Stored data entries
※ ※ ※
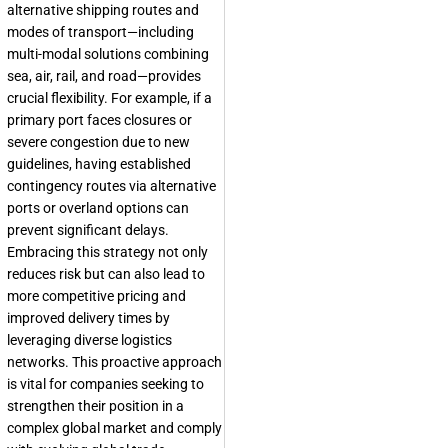
alternative shipping routes and
modes of transport—including
multi-modal solutions combining
sea, air, rail, and road—provides
crucial flexibility. For example, if a
primary port faces closures or
severe congestion due to new
guidelines, having established
contingency routes via alternative
ports or overland options can
prevent significant delays.
Embracing this strategy not only
reduces risk but can also lead to
more competitive pricing and
improved delivery times by
leveraging diverse logistics
networks. This proactive approach
is vital for companies seeking to
strengthen their position in a
complex global market and comply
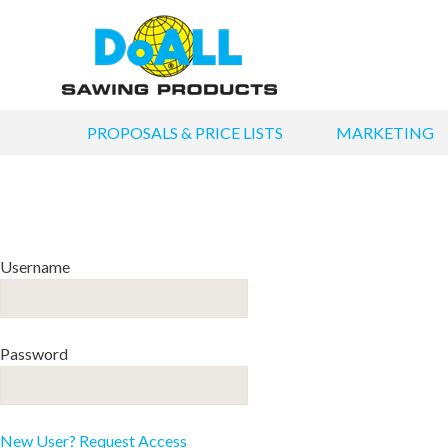
PROPOSALS & PRICE LISTS
MARKETING
Username
Password
New User? Request Access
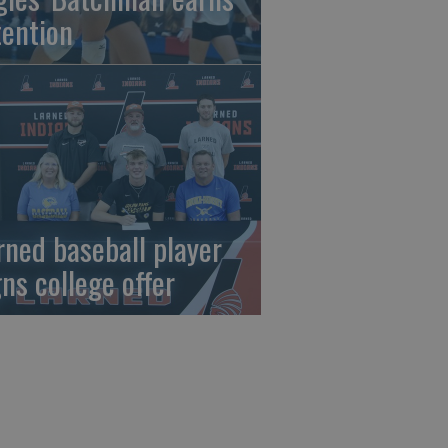
tention
rned baseball player
gns college offer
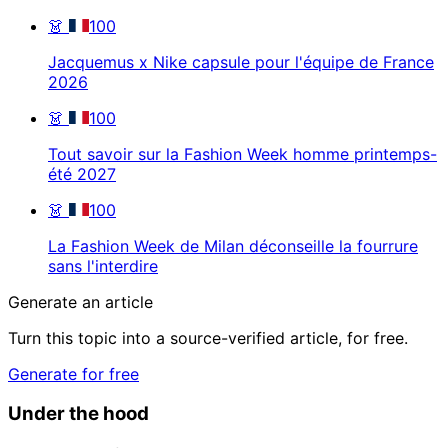
👗
100
Jacquemus x Nike capsule pour l'équipe de France
2026
👗
100
Tout savoir sur la Fashion Week homme printemps-
été 2027
👗
100
La Fashion Week de Milan déconseille la fourrure
sans l'interdire
Generate an article
Turn this topic into a source-verified article, for free.
Generate for free
Under the hood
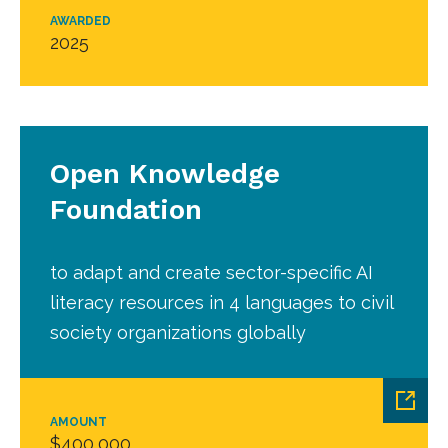
AWARDED
2025
Open Knowledge
Foundation
to adapt and create sector-specific AI
literacy resources in 4 languages to civil
society organizations globally
AMOUNT
$400,000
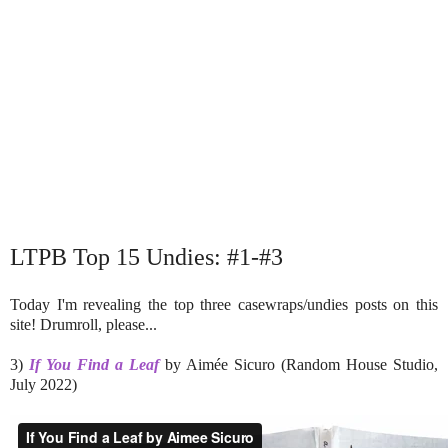
LTPB Top 15 Undies: #1-#3
Today I'm revealing the top three casewraps/undies posts on this
site! Drumroll, please...
3)
If You Find a Leaf
by Aimée Sicuro (Random House Studio,
July 2022)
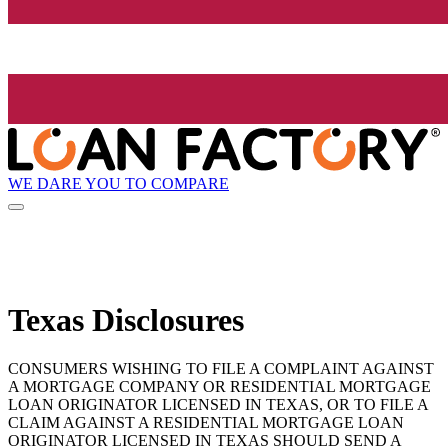
WE DARE YOU TO COMPARE
Texas Disclosures
CONSUMERS WISHING TO FILE A COMPLAINT AGAINST
A MORTGAGE COMPANY OR RESIDENTIAL MORTGAGE
LOAN ORIGINATOR LICENSED IN TEXAS, OR TO FILE A
CLAIM AGAINST A RESIDENTIAL MORTGAGE LOAN
ORIGINATOR LICENSED IN TEXAS SHOULD SEND A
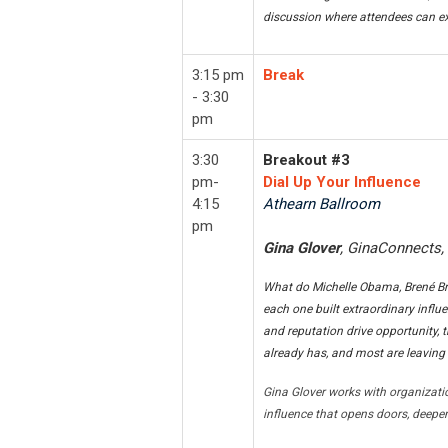
discussion where attendees can ex
3:15 pm
Break
- 3:30
pm
3:30
Breakout #3
pm-
Dial Up Your Influence
4:15
Athearn Ballroom
pm
Gina Glover
, GinaConnects,
What do Michelle Obama, Brené Br
each one built extraordinary influe
and reputation drive opportunity, th
already has, and most are leaving 
Gina Glover works with organizati
influence that opens doors, deepen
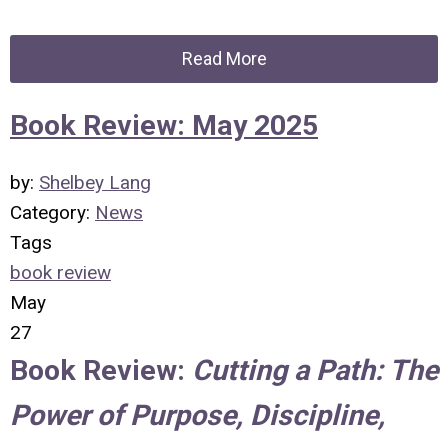
Read More
Book Review: May 2025
by:
Shelbey Lang
Category:
News
Tags
book review
May
27
Book Review:
Cutting a Path: The
Power of Purpose, Discipline,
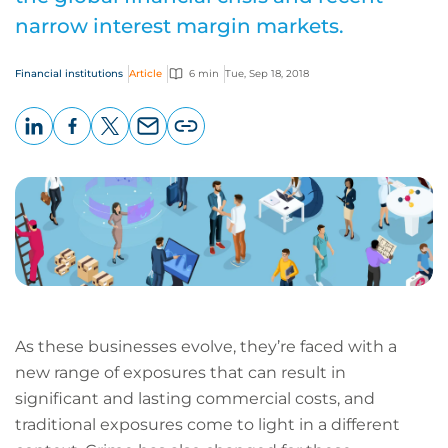
narrow interest margin markets.
Financial institutions
Article
6 min
Tue, Sep 18, 2018
LinkedIn
Facebook
X
Email
Copy
page
URL
As these businesses evolve, they’re faced with a
new range of exposures that can result in
significant and lasting commercial costs, and
traditional exposures come to light in a different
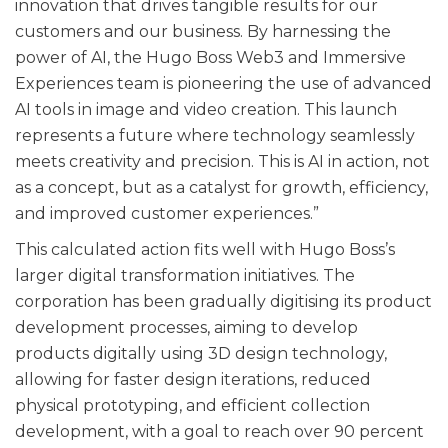
innovation that drives tangible results for our
customers and our business. By harnessing the
power of AI, the Hugo Boss Web3 and Immersive
Experiences team is pioneering the use of advanced
AI tools in image and video creation. This launch
represents a future where technology seamlessly
meets creativity and precision. This is AI in action, not
as a concept, but as a catalyst for growth, efficiency,
and improved customer experiences.”
This calculated action fits well with Hugo Boss’s
larger digital transformation initiatives. The
corporation has been gradually digitising its product
development processes, aiming to develop
products digitally using 3D design technology,
allowing for faster design iterations, reduced
physical prototyping, and efficient collection
development, with a goal to reach over 90 percent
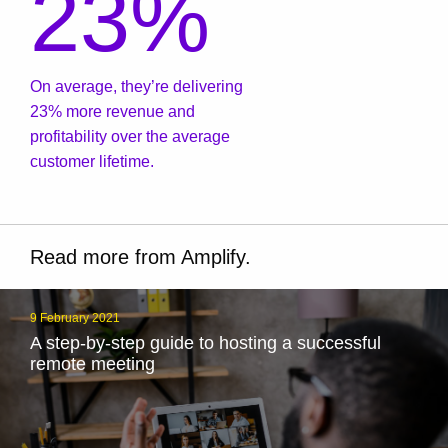
23%
On average, they’re delivering
23% more revenue and
profitability over the average
customer lifetime.
Read more from Amplify.
9 February 2021
A step-by-step guide to hosting a successful
remote meeting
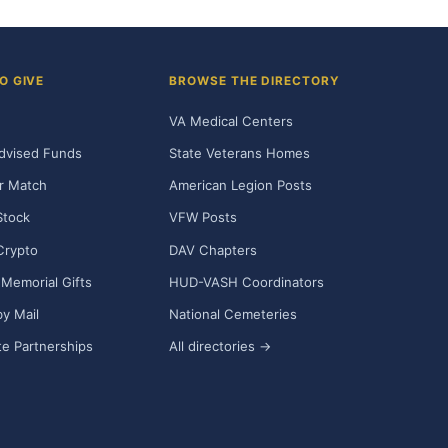
O GIVE
BROWSE THE DIRECTORY
VA Medical Centers
dvised Funds
State Veterans Homes
r Match
American Legion Posts
Stock
VFW Posts
Crypto
DAV Chapters
Memorial Gifts
HUD-VASH Coordinators
y Mail
National Cemeteries
e Partnerships
All directories →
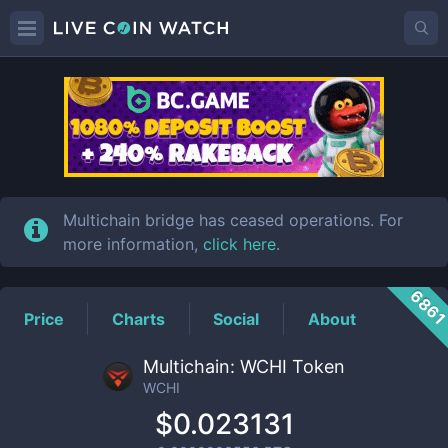
WCHI
Price
Multichain bridge has ceased operations. For
more information,
click here
.
686
Price
Charts
Social
About
Multichain: WCHI Token
WCHI
$0.023131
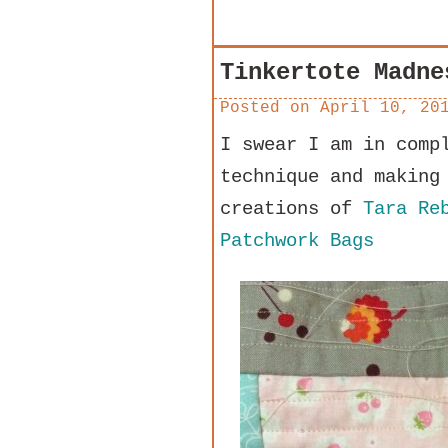
Tinkertote Madne
Posted on
April 10, 20
I swear I am in comp
technique and making
creations of
Tara Re
Patchwork Bags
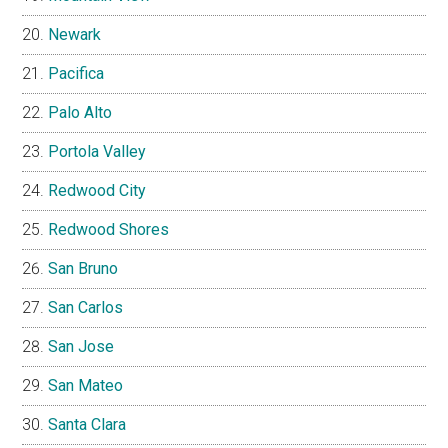
Newark
Pacifica
Palo Alto
Portola Valley
Redwood City
Redwood Shores
San Bruno
San Carlos
San Jose
San Mateo
Santa Clara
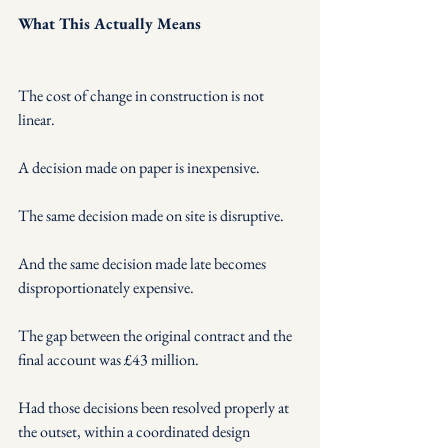
What This Actually Means
The cost of change in construction is not 
linear.
A decision made on paper is inexpensive.
The same decision made on site is disruptive.
And the same decision made late becomes 
disproportionately expensive.
The gap between the original contract and the 
final account was £43 million.
Had those decisions been resolved properly at 
the outset, within a coordinated design 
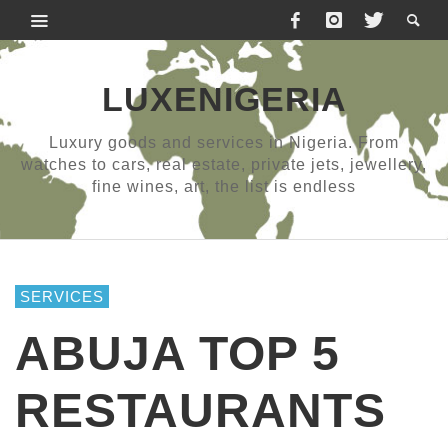
LUXENIGERIA
Luxury goods and services in Nigeria. From
watches to cars, real estate, private jets, jewellery,
fine wines, art, the list is endless
SERVICES
ABUJA TOP 5
RESTAURANTS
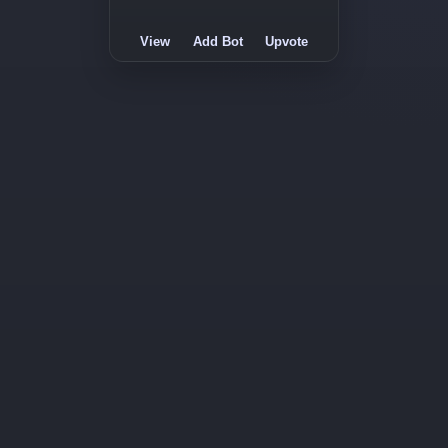
View
Add Bot
Upvote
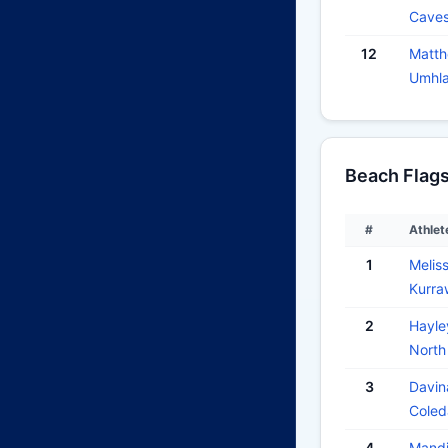
Cave
12
Matt
Umhla
Beach Flag
#
Athlet
1
Meli
Kurra
2
Hayl
North
3
Davi
Coled
4
Mand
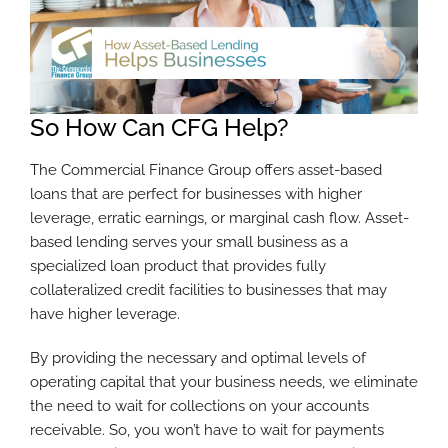
So How Can CFG Help?
The Commercial Finance Group offers asset-based
loans that are perfect for businesses with higher
leverage, erratic earnings, or marginal cash flow. Asset-
based lending serves your small business as a
specialized loan product that provides fully
collateralized credit facilities to businesses that may
have higher leverage.
By providing the necessary and optimal levels of
operating capital that your business needs, we eliminate
the need to wait for collections on your accounts
receivable. So, you won’t have to wait for payments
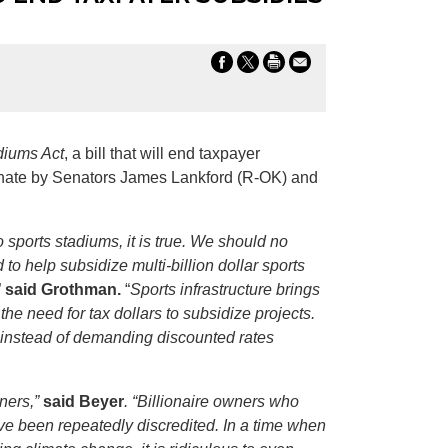
diums Act
, a bill that will end taxpayer
 Senate by Senators James Lankford (R-OK) and
 sports stadiums, it is true. We should no
to help subsidize multi-billion dollar sports
”
said Grothman.
“
Sports infrastructure brings
he need for tax dollars to subsidize projects.
et instead of demanding discounted rates
wners,”
said Beyer
. “Billionaire owners who
ve been repeatedly discredited. In a time when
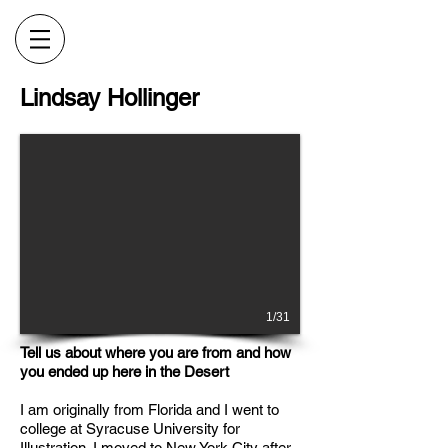
Lindsay Hollinger
1/31
Tell us about where you are from and how
you ended up here in the Desert
I am originally from Florida and I went to
college at Syracuse University for
Illustration. I moved to New York City after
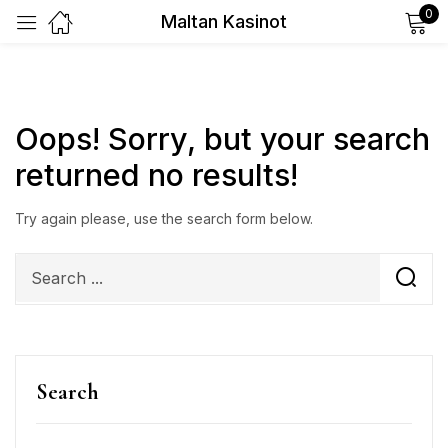
0
Maltan Kasinot
Sign in
Oops!
Sorry, but your search
returned no results!
Remember me
Lost password?
Try again please, use the search form below.
Log in
Create an account
Search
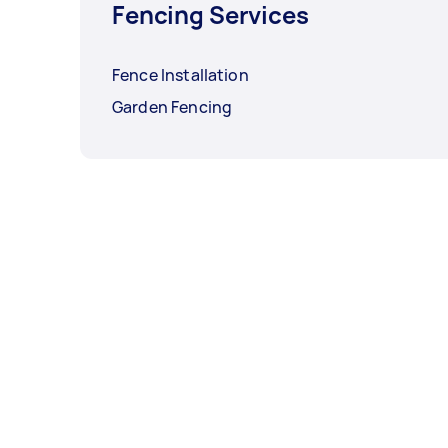
Fencing Services
Fence Installation
Garden Fencing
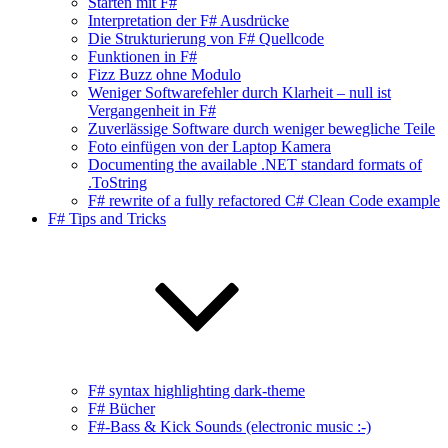
Starten mit F#
Interpretation der F# Ausdrücke
Die Strukturierung von F# Quellcode
Funktionen in F#
Fizz Buzz ohne Modulo
Weniger Softwarefehler durch Klarheit – null ist
Vergangenheit in F#
Zuverlässige Software durch weniger bewegliche Teile
Foto einfügen von der Laptop Kamera
Documenting the available .NET standard formats of
.ToString
F# rewrite of a fully refactored C# Clean Code example
F# Tips and Tricks
F# syntax highlighting dark-theme
F# Bücher
F#-Bass & Kick Sounds (electronic music :-)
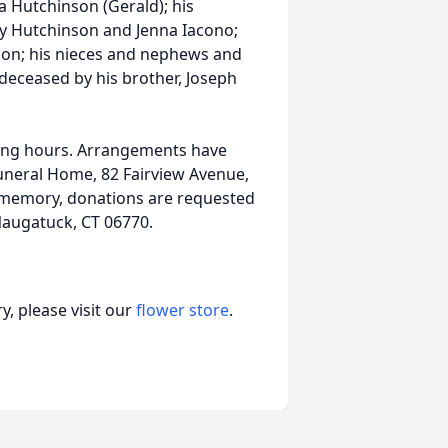
da Hutchinson (Gerald); his
y Hutchinson and Jenna Iacono;
son; his nieces and nephews and
deceased by his brother, Joseph
alling hours. Arrangements have
uneral Home, 82 Fairview Avenue,
s memory, donations are requested
 Naugatuck, CT 06770.
, please visit our
flower store
.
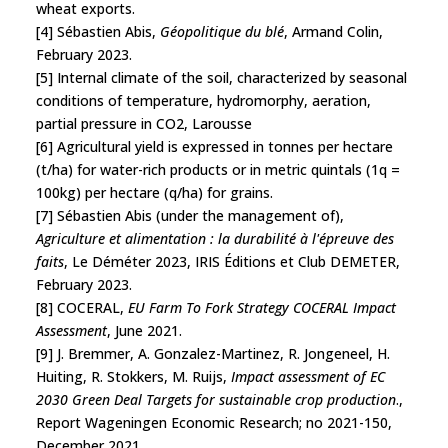
wheat exports.
[4] Sébastien Abis,
Géopolitique du blé
, Armand Colin,
February 2023.
[5] Internal climate of the soil, characterized by seasonal
conditions of temperature, hydromorphy, aeration,
partial pressure in CO2, Larousse
[6] Agricultural yield is expressed in tonnes per hectare
(t/ha) for water-rich products or in metric quintals (1q =
100kg) per hectare (q/ha) for grains.
[7] Sébastien Abis (under the management of),
Agriculture et alimentation : la durabilité à l'épreuve des
faits
, Le Déméter 2023, IRIS Éditions et Club DEMETER,
February 2023.
[8] COCERAL,
EU Farm To Fork Strategy COCERAL Impact
Assessment
, June 2021.
[9] J. Bremmer, A. Gonzalez-Martinez, R. Jongeneel, H.
Huiting, R. Stokkers, M. Ruijs,
Impact assessment of EC
2030 Green Deal Targets for sustainable crop production
.,
Report Wageningen Economic Research; no 2021-150,
December 2021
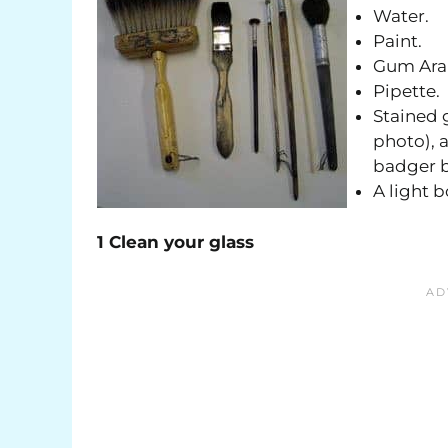
Water.
Paint.
Gum Ara
Pipette.
Stained g
photo), a
badger b
A light b
1 Clean your glass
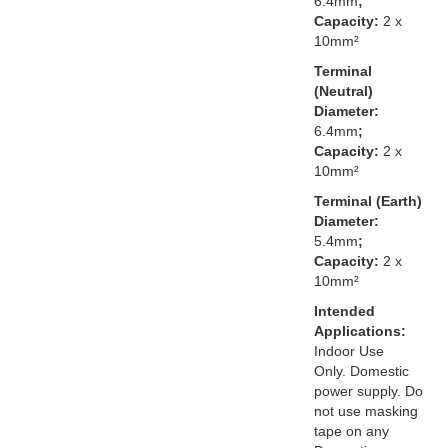
6.4mm
;
Capacity:
2 x
10mm²
Terminal
(Neutral)
Diameter:
6.4mm
;
Capacity:
2 x
10mm²
Terminal (Earth)
Diameter:
5.4mm
;
Capacity:
2 x
10mm²
Intended
Applications:
Indoor Use
Only. Domestic
power supply. Do
not use masking
tape on any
※ ※ ※
Leave out all pictures and output each line exactly, from the top of the records through the line that holds "prevent significant delays.".

alternative shipping routes and
modes of transport—including
multi-modal solutions combining
sea, air, rail, and road—provides
crucial flexibility. For example, if a
primary port faces closures or
severe congestion due to new
guidelines, having established
contingency routes via alternative
ports or overland options can
prevent significant delays.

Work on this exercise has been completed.